Re: [PATCH RT 1/1] remoteproc: Prevent schedule while atomic

From: Julia Cartwright
Date: Thu Mar 23 2017 - 16:53:03 EST


On Thu, Mar 23, 2017 at 10:26:49AM +0000, Lee Jones wrote:
> On Thu, 23 Mar 2017, Lionel DEBIEVE wrote:
>
> > On 03/22/2017 07:47 PM, Julia Cartwright wrote:
> > > On Wed, Mar 22, 2017 at 01:30:12PM -0500, Grygorii Strashko wrote:
> > >> On 03/22/2017 01:01 PM, Steven Rostedt wrote:
> > >>> On Wed, 22 Mar 2017 12:37:59 -0500
> > >>> Julia Cartwright <julia@xxxxxx> wrote:
> > >>>
> > >>>> Which kernel were you testing on, here? From what I can tell, this
> > >>>> should have been fixed with Thomas's commit:
> > >>>>
> > >>>> 2a1d3ab8986d ("genirq: Handle force threading of irqs with primary
> > >>>> and thread handler")
> > >>> Thanks Julia for looking into this. I just looked at the code, and saw
> > >>> that it does very little with the lock held, and was fine with the
> > >>> conversion. But if that interrupt handler should be in a thread, we
> > >>> should see if that's the issue first.
> > >>
> > >> It will not be threaded because there are IRQF_ONESHOT used.
> > >>
> > >> ret = devm_request_threaded_irq(&pdev->dev, irq,
> > >> sti_mbox_irq_handler,
> > >> sti_mbox_thread_handler,
> > >> IRQF_ONESHOT, mdev->name, mdev);
> > > Indeed. I had skipped over this important detail when I was skimming
> > > through the code.
> > >
> > > Thanks for clarifying!
> > >
> > > Is IRQF_ONESHOT really necessary for this device? The primary handler
> > > invokes sti_mbox_disable_channel() on the interrupting channel, which I
> > > would hope would acquiesce the pending interrupt at the device-level?
>
> Not sure. This part of the code is remanent from when I re-wrote it.
>
> What is the alternative?

If, on the completed execution of the registered primary handler, you
can ensure that the device is no longer asserting an interrupt to the
connected irq chip, then the IRQF_ONESHOT isn't necessary, because it's
safe for the irq core to unmask the interrupt after the primary handler
runs.

It appears that it might be able to make this guarantee, if that's what
sti_mbox_disable_channel() is doing.

> NB: What does 'acquiesce' mean in this context? Is that a typo?
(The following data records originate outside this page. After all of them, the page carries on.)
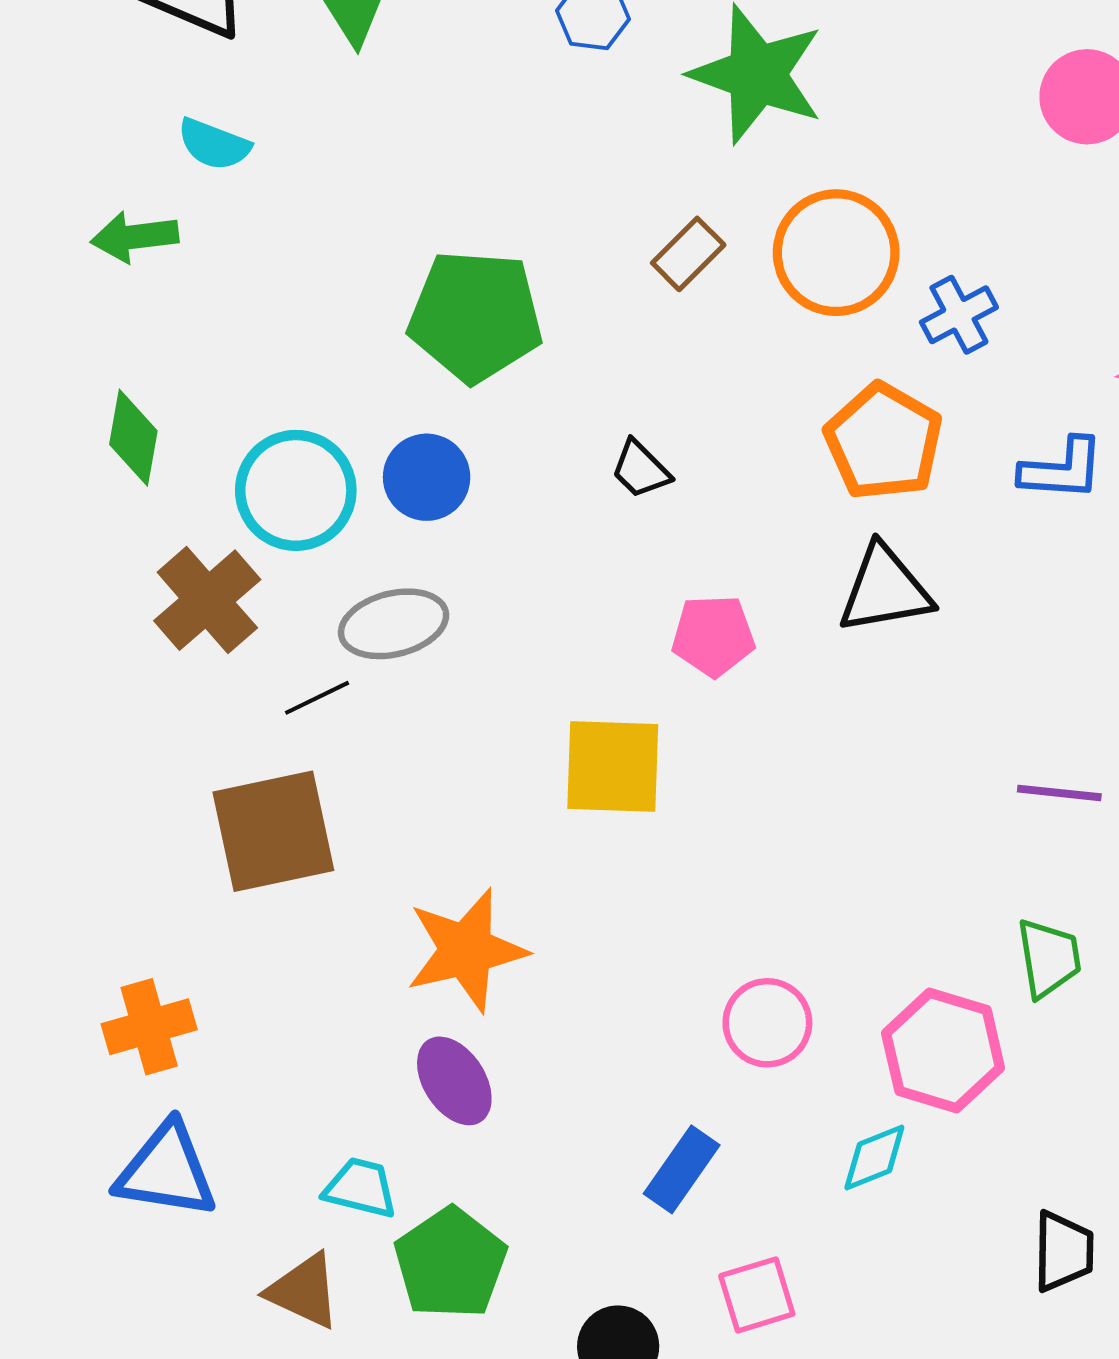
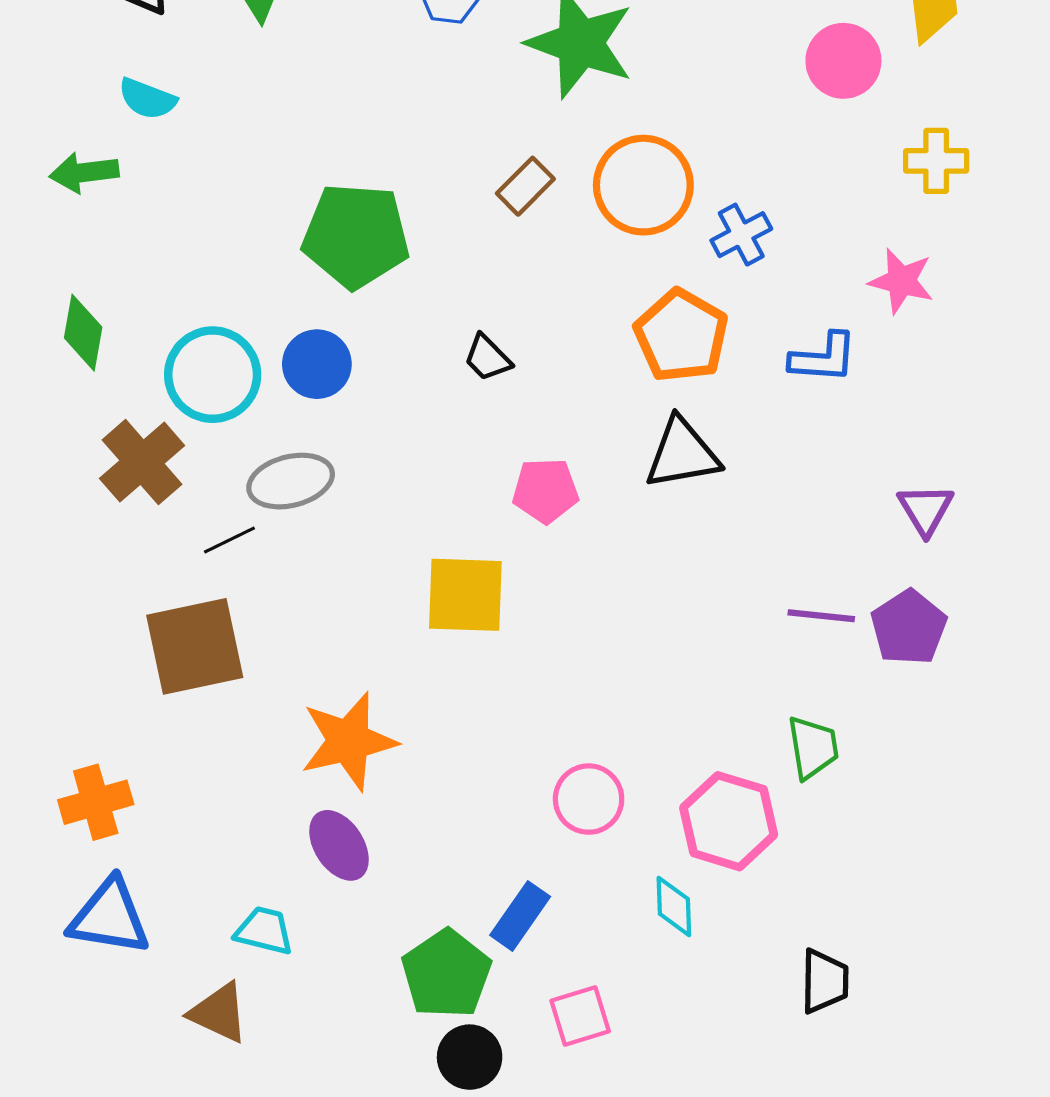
cyan diamond: (874, 1158) -> (674, 906), turned -70
green pentagon: (450, 1263) -> (446, 974), moved

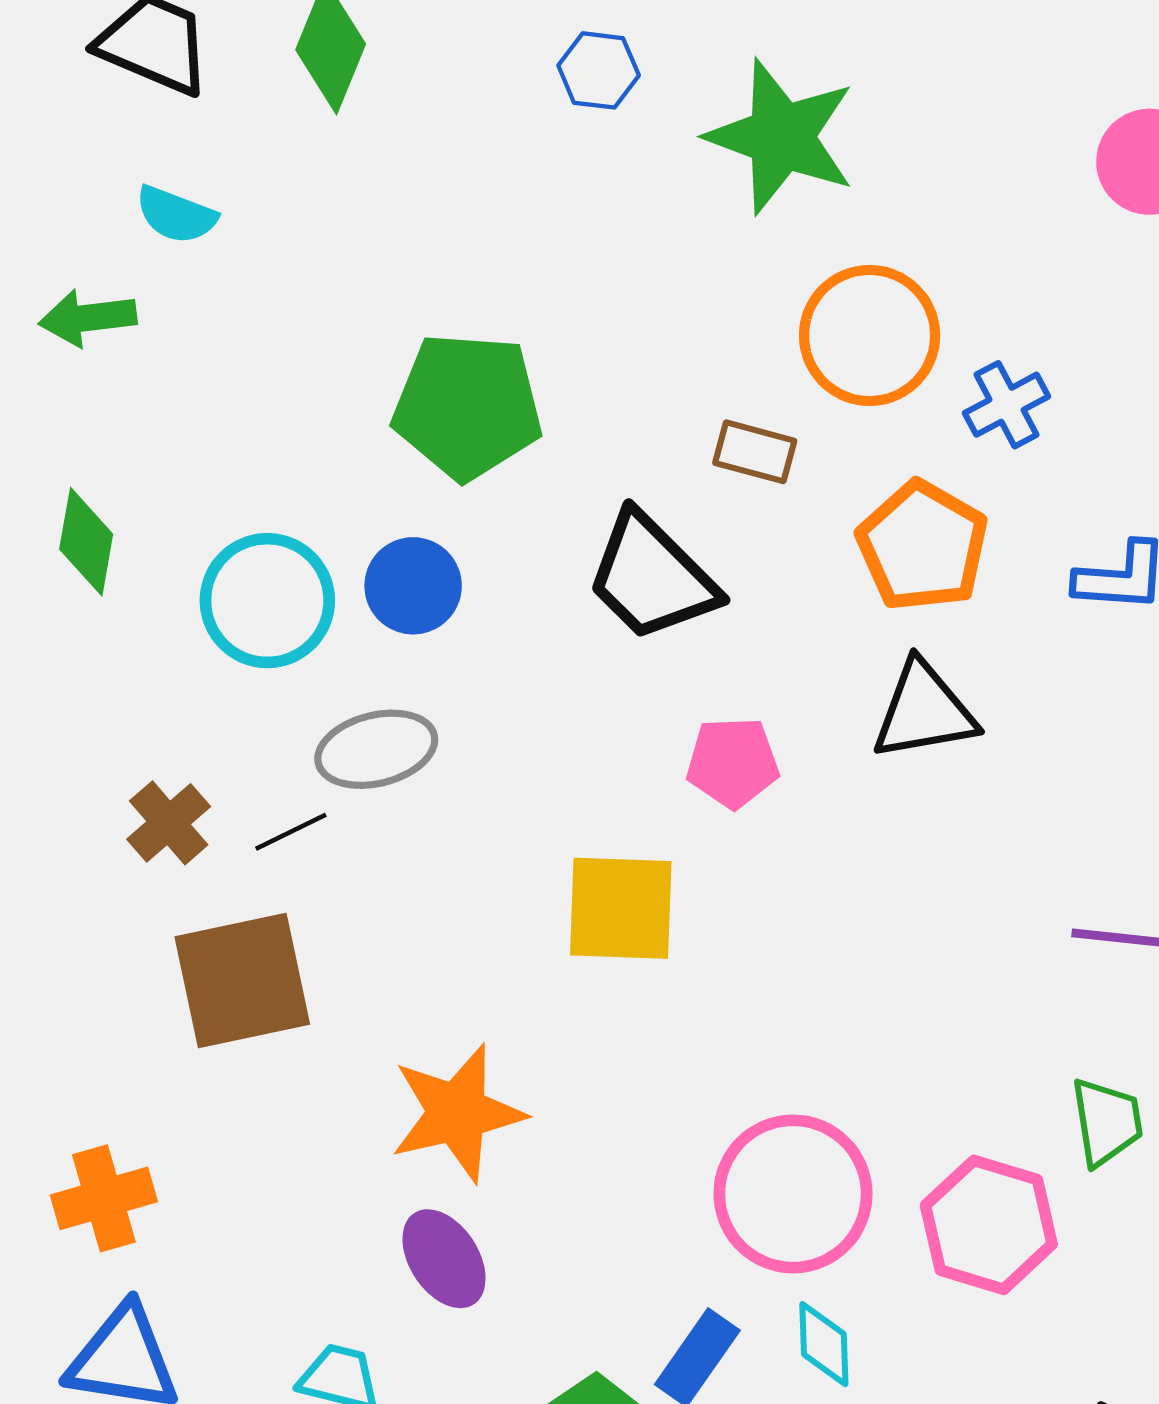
brown rectangle: (525, 186) -> (755, 452), moved, turned 60
black trapezoid: (487, 358) -> (652, 577), size x2.0
brown cross: (142, 462) -> (169, 823), moved, size x0.7
pink circle: (589, 799) -> (793, 1194), size x1.6
cyan diamond: (674, 906) -> (824, 1344), moved

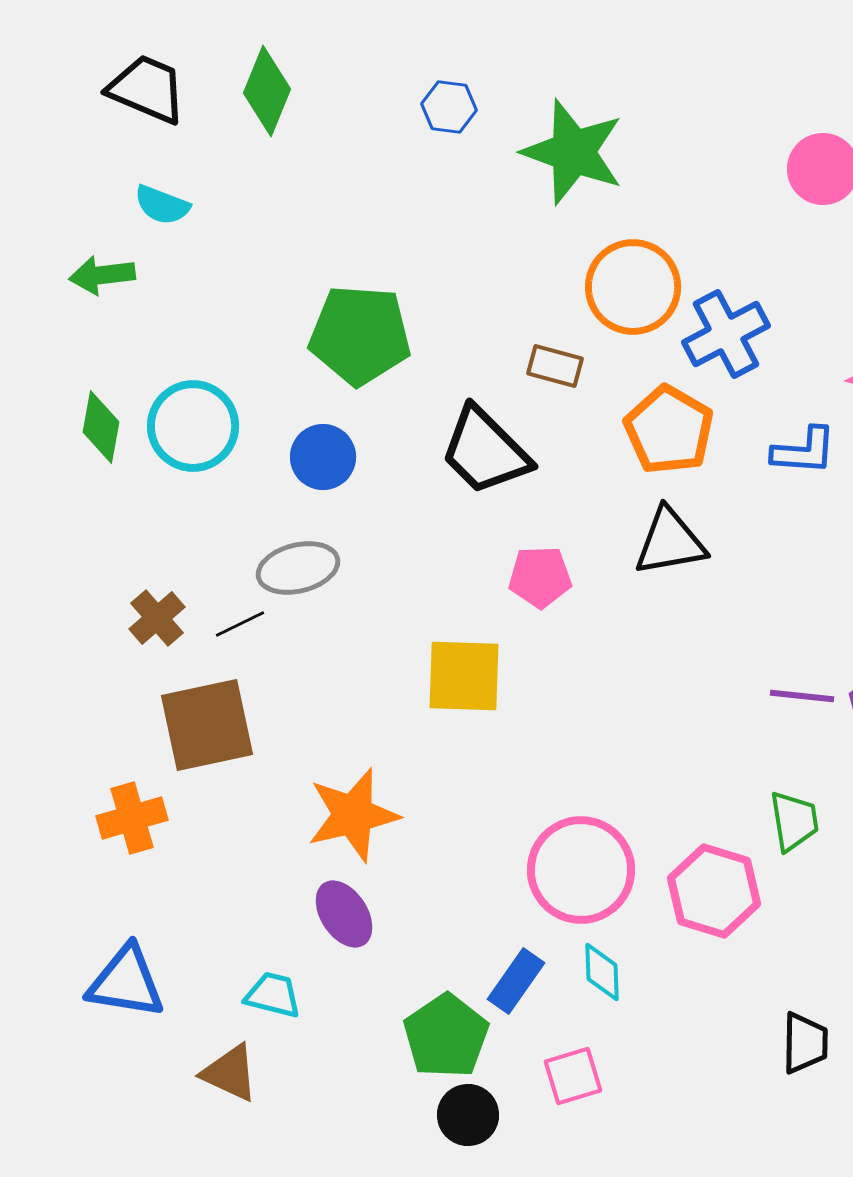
blue cross: (1006, 405) -> (726, 334), size x1.5
cyan circle: (267, 601) -> (193, 426), moved
orange cross: (104, 1198) -> (132, 818), moved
I mean 'acquiesce' to mean what I mention before: prevent the device
from asserting the interrupt. Perhaps it's a uncommon use of the word.

> > > Also, as written there are num_inst reads of STI_IRQ_VAL_OFFSET in the
> > > primary handler, which seems inefficient...(unless of course reading
> > > incurs side effects, here).
>
> Inefficient in what respect?

I've since looked again and realized that the register base is
recalculated based on 'instance', so disregard this comment.